Supercharging your ETL with Airflow and Singer

Earlier this year we introduced Singer, an open source project that helps data teams build simple, composable ETL. Singer provides a standard way for anyone to pull data from and send data to any source.
For many companies, however, being able to push and pull data or move things from A to B is the only part of the problem. Data extraction is often part of a more complex workflow that involves scheduled tasks, complex dependencies, and the need for scalable, distributed architecture.
Enter Apache Airflow. Originally developed at Airbnb and now a part of the Apache Incubator, Airflow takes the simplicity of a cron scheduler and adds all the facets of a modern workflow tool: dependency graphs, detailed logging, automated notifications, scalable infrastructure, and a graphical user interface.
A dependency tree and history of task runs from Airflow’s UI
Imagine a company that relies on data from multiple data sources, including SaaS tools, databases, and flat files. Several times a day this company might want to ingest new data from these sources in parallel. The company might manipulate it in some way, then dump the output into a data warehouse.
Airflow and Singer can make all of that happen. With a few lines of code, you can use Airflow to easily schedule and run Singer tasks, which can then trigger the remainder of your workflow.
A real-world example
Let’s look at a real-world example developed by a member of the Singer community.
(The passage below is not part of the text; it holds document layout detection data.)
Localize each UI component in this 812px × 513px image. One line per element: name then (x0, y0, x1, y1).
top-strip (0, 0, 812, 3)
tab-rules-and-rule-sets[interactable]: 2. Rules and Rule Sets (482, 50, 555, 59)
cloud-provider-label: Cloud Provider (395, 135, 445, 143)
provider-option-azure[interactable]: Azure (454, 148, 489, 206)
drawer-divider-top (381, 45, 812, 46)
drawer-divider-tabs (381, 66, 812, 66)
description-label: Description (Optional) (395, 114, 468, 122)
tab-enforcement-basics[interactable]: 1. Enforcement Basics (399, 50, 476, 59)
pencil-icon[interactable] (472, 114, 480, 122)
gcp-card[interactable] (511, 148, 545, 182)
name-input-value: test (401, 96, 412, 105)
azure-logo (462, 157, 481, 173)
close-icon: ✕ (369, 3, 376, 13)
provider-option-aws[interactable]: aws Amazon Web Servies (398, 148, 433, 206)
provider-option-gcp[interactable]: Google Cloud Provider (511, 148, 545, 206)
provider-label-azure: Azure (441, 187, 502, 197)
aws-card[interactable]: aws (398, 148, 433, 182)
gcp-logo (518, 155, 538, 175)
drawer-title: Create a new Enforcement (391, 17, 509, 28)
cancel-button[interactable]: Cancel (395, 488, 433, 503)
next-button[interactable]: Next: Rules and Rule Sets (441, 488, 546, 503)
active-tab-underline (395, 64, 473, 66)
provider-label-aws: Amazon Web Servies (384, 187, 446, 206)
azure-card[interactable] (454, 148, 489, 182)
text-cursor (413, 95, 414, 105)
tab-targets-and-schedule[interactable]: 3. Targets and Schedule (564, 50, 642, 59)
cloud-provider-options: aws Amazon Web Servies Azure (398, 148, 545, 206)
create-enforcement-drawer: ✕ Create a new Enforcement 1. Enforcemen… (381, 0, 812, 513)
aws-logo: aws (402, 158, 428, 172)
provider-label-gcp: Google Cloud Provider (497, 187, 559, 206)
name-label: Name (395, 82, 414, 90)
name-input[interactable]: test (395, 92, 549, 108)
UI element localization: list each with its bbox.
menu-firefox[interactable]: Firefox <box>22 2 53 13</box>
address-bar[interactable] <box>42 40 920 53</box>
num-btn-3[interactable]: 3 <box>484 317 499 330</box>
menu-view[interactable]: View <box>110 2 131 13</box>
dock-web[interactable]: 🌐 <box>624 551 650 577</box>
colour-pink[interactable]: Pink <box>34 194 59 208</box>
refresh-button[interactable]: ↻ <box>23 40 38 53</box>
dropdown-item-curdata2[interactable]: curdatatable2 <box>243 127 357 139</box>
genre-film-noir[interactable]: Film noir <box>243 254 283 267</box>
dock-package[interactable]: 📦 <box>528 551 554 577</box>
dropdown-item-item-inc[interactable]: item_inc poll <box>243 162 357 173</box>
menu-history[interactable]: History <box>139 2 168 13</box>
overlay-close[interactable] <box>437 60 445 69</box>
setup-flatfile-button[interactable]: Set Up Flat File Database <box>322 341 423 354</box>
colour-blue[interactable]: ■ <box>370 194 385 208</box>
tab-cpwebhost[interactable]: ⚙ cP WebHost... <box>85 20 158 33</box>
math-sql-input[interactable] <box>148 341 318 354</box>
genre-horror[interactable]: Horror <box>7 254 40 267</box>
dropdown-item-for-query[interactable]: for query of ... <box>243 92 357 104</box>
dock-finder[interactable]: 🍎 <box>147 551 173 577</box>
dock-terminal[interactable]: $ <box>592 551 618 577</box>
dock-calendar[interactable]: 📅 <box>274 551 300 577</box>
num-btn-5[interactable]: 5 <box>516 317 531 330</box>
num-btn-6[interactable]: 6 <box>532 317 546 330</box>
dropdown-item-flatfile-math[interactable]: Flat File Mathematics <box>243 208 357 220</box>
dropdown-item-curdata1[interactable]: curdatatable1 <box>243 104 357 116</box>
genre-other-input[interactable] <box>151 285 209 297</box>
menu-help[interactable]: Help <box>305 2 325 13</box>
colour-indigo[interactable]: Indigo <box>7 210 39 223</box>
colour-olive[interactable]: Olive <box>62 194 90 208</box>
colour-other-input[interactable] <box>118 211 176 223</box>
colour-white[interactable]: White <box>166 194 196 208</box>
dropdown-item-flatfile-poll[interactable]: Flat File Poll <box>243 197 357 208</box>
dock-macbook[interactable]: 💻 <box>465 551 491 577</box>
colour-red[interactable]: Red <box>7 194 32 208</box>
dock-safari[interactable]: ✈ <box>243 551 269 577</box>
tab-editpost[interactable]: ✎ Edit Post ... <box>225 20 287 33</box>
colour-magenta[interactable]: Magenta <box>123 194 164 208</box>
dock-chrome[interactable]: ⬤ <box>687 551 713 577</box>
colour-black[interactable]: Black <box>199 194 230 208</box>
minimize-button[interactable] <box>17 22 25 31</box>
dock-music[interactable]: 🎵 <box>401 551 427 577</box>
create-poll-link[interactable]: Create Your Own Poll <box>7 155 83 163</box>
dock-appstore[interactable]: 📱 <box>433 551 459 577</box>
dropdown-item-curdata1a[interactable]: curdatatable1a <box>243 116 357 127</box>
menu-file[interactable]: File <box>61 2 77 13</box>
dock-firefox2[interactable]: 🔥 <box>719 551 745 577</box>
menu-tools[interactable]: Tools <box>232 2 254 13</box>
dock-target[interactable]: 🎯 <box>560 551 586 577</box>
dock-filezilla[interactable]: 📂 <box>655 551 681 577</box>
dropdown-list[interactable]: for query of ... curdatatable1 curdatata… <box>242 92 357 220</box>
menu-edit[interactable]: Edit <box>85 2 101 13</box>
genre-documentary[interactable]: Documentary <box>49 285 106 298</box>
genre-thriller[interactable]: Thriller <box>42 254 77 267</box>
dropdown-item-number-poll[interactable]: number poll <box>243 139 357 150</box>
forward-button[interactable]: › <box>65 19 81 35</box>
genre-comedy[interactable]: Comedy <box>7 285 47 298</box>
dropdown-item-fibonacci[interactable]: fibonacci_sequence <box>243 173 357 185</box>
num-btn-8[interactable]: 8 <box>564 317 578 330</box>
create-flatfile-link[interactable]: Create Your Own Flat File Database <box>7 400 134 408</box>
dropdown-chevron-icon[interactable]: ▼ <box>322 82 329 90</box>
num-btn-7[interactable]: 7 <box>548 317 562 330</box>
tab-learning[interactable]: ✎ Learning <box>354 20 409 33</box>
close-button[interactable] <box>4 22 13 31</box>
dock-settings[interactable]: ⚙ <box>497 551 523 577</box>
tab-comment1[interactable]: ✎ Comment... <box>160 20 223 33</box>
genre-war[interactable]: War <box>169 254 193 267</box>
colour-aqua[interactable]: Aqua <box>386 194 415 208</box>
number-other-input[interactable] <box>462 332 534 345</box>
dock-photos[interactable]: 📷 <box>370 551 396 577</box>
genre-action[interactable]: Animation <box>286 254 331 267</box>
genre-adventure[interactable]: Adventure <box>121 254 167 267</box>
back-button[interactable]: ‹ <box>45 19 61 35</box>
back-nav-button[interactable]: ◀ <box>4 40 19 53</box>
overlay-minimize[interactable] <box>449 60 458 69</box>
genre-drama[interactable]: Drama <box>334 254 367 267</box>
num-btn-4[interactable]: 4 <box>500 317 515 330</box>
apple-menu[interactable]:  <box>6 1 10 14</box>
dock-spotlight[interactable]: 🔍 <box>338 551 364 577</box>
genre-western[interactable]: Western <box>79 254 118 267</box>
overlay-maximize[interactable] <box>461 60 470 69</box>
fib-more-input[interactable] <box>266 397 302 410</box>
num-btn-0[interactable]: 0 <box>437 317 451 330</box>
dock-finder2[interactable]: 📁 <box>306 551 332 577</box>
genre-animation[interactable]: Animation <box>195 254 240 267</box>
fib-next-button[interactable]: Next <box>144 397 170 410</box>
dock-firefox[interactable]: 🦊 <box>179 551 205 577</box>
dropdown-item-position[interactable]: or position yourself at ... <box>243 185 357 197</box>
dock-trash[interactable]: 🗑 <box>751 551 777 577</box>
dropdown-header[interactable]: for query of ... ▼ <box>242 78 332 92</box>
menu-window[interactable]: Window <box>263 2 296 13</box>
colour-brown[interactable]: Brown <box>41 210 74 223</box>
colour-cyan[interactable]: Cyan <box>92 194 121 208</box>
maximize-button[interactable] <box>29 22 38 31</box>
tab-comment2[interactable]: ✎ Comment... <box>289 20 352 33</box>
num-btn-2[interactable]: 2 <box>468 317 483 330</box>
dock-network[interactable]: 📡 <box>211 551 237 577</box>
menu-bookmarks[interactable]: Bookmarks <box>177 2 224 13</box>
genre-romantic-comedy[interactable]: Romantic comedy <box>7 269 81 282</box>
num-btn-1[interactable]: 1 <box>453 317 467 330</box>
In this scenario we’re going to be pulling in CSV files, but Singer can work with any data source.
Our user has a specific sequence of tasks they need to complete each morning:
- Download new compressed CSV files from an AWS S3 bucket
- Decompress those files
- Use a Singer CSV tap to push the data to a Singer Stitch target. In this example we’re dumping data into Amazon Redshift, but you could target Google BigQuery or Postgres, too.
- Delete the compressed and decompressed files
This entire workflow, including all scripts, logging, and the Airflow implementation itself, is accomplished in fewer than 160 lines of Python code in this repo. Let’s see how it’s done.
Firing up Airflow
First we get Airflow running as described on the project’s Quick Start page with four commands:
# airflow needs a home, ~/airflow is the default,
# but you can lay foundation somewhere else if you prefer
# (optional)
export AIRFLOW_HOME=~/airflow
# install from pypi using pip
pip install airflow
# initialize the database
airflow initdb
# start the web server, default port is 8080
airflow webserver -p 8080
Upon running that last command, you should see some ASCII art, letting you know that the web server is online:

Now, point your browser to http://localhost:8080/ to see a screen that looks like this:

At this point, you’re ready to create your own Airflow DAG (Directed Acyclic Graph) to perform data workflow tasks. For our purposes, we can get a ready-made DAG by cloning the airflow-singer repo:
git clone git@github.com:robertjmoore/airflow-singer.git
Customizing the repo
For Airflow to find the DAG in this repo, you’ll need to tweak the dags_folder variable the ~/airflow/airflow.cfg file to point to the dags directory inside the repo:

You’ll also want to make a few tweaks to the singer.py file in the repo’s dags folder to reflect your contact info and the location of the repo on your local file system:

Restart the web server with the command airflow webserver -p 8080, then refresh the Airflow UI in your browser. You should now see the DAG from our repo:

Clicking on it will show us the Graph View, which lays out the steps taken each morning when the DAG is run:

This dependency map is governed by a few lines of code inside the dags/singer.py file. Let’s unpack a little of what’s going on.
Exploring the DAG

This tiny file defines the whole graph. Each of these tasks is a step in the DAG, and the final four lines draw out the dependencies that exist between them.
You’ll notice that, in this file, each step is a BashOperator that calls a specific command-line task and waits for its successful completion. Airflow supports a number of other operators and allows you to build your own. This makes it easy for a DAG to include interactions with databases, email services, and chat tools like Slack.
Interacting with Singer
To get a better idea of how Singer is integrated, check out the individual files in the scripts/ directory. You'll find Python scripts that download data from an Amazon S3 bucket, extract that data, and delete the files on completion.
The most interesting step is the process of using Singer to extract the data from the CSV files and push it to a target – namely Stitch.
We should also note that the CSV tap requires a config file that tells it where to find the CSV files to push to Singer, so one step in our DAG is to generate that JSON config file and then point it to the files we just extracted. We do this by generating a few lines of JSON code. Note that we use the global Airflow variable execution_date across our various scripts to be sure we deposit and retrieve the files from the same path.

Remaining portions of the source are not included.